I understand that there is a great deal of attention paid to the Jewish lobby within the U.S. and that within Islam and the political Left, there is little doubt of the lack of context and proportion Israel receives compared to much higher casualties in other nearby conflicts. The West receives this decontextualization itself as one has to delve past the European Crusaders to the Ottoman Crusaders to finally get to the real Crusaders, which was Islam itself so I understand the hypocrisy since Muslim whitewash history to suit their egos and agenda.
Shoddy scholarship and agendas aside, I’m not sure if it’s good to start criticizing books based on what they don’t write about unless that context is begging within the context of the book itself.
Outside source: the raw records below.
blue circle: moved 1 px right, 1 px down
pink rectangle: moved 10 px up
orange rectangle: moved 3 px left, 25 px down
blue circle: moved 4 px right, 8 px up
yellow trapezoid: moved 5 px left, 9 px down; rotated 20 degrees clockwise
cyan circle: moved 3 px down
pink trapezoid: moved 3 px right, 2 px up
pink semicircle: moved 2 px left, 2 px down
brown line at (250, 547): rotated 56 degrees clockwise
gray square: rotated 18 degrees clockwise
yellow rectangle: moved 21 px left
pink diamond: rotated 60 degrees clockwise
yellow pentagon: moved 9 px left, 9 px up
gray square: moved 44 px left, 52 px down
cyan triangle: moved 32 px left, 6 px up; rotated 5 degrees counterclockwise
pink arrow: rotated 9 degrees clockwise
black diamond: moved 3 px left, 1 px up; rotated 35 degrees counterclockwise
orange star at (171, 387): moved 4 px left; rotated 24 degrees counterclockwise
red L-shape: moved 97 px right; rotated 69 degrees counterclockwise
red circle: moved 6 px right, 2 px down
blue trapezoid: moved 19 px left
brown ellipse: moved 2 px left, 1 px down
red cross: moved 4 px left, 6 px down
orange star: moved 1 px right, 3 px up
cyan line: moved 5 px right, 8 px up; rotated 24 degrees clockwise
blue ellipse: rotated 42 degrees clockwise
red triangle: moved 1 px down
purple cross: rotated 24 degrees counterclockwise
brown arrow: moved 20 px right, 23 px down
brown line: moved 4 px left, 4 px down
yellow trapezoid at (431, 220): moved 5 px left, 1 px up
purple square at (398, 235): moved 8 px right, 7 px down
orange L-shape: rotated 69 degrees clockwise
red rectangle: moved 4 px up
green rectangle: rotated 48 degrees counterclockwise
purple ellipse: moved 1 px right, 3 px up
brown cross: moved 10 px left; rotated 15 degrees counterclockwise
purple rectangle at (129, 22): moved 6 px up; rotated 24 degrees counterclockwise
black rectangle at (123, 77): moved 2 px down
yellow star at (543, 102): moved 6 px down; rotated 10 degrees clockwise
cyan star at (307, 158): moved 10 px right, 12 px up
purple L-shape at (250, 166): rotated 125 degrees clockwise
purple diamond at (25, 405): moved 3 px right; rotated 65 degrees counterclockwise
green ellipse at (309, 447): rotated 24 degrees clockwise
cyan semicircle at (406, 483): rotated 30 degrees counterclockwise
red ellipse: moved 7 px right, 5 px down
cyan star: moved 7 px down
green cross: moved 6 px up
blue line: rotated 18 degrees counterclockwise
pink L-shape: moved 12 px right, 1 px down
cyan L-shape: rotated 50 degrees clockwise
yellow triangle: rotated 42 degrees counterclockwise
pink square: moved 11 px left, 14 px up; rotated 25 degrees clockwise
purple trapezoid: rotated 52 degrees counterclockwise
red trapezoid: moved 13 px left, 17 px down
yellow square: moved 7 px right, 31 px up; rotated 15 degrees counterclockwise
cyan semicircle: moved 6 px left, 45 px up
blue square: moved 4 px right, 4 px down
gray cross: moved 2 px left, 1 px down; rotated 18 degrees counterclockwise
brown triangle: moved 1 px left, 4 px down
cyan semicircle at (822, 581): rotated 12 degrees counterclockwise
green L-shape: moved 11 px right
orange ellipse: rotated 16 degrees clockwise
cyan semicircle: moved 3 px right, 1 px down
One also wonders whether this book is an example of what came first, the chicken or the egg, since it’s large advance is clearly based on the said distorted interest on Israel, the type of interest a book about the Kurds would never command and so the “urban myth” continues. But news and what constitutes news in not anti-Semitism. However the unholy interest the U.N. shows in Israel IS clearly wrong since there is little sense of proportion or context in this regard though I think a stronger case can be made there for success-hatred typical of Leftist Critical Pedagogues rather than Jew-hatred.
What you have in the end is truth and truth and it is important to be clear what the issues are and not drag in other non sequiturs by pure suction.
As for regional hegemony, the “success” of the Israeli lobby mirrors the importance of Israel as an aircraft carrier in the middle east during the Cold War but above that I give you oil to explain the geographic discontinuity.